* _Prompt_
All lines before the one containing "Image resolution: width=292", plus that line itself, are to be printed exactly as they appear below.

Stored items:

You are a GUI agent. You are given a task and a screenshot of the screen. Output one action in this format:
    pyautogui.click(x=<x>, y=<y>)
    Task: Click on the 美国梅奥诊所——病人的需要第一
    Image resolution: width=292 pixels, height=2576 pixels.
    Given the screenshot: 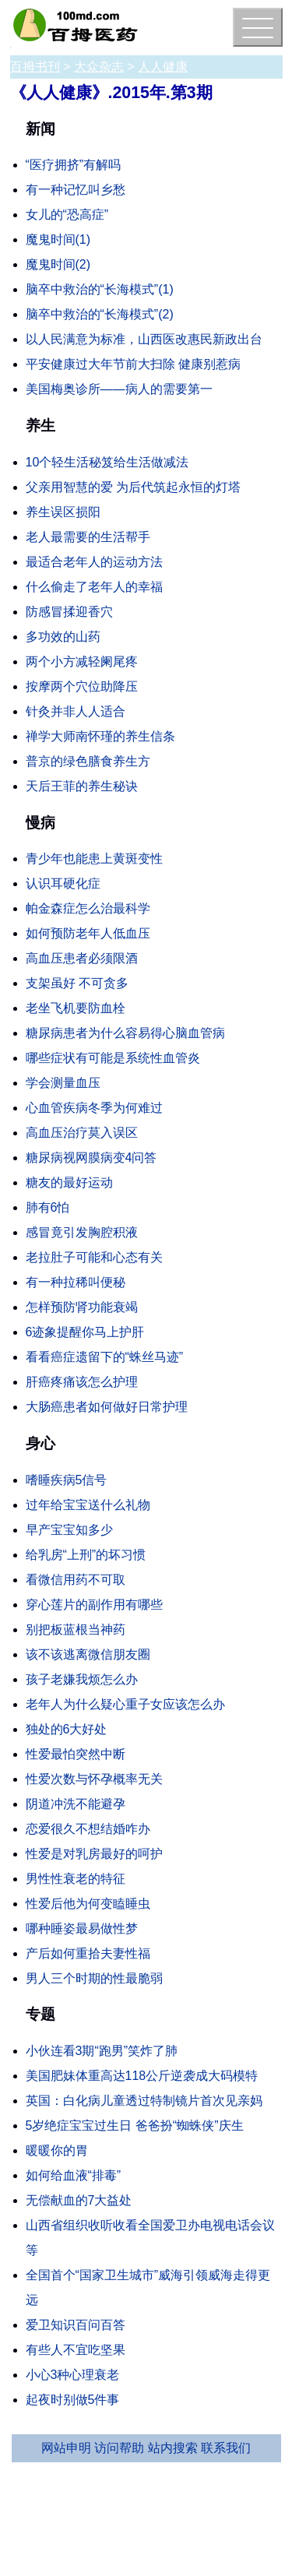 What is the action you would take?
    pyautogui.click(x=119, y=389)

* _Solved exercise_
You are a GUI agent. You are given a task and a screenshot of the screen. Output one action in this format:
    pyautogui.click(x=<x>, y=<y>)
    Task: Click on the 美国梅奥诊所——病人的需要第一
    Image resolution: width=292 pixels, height=2576 pixels.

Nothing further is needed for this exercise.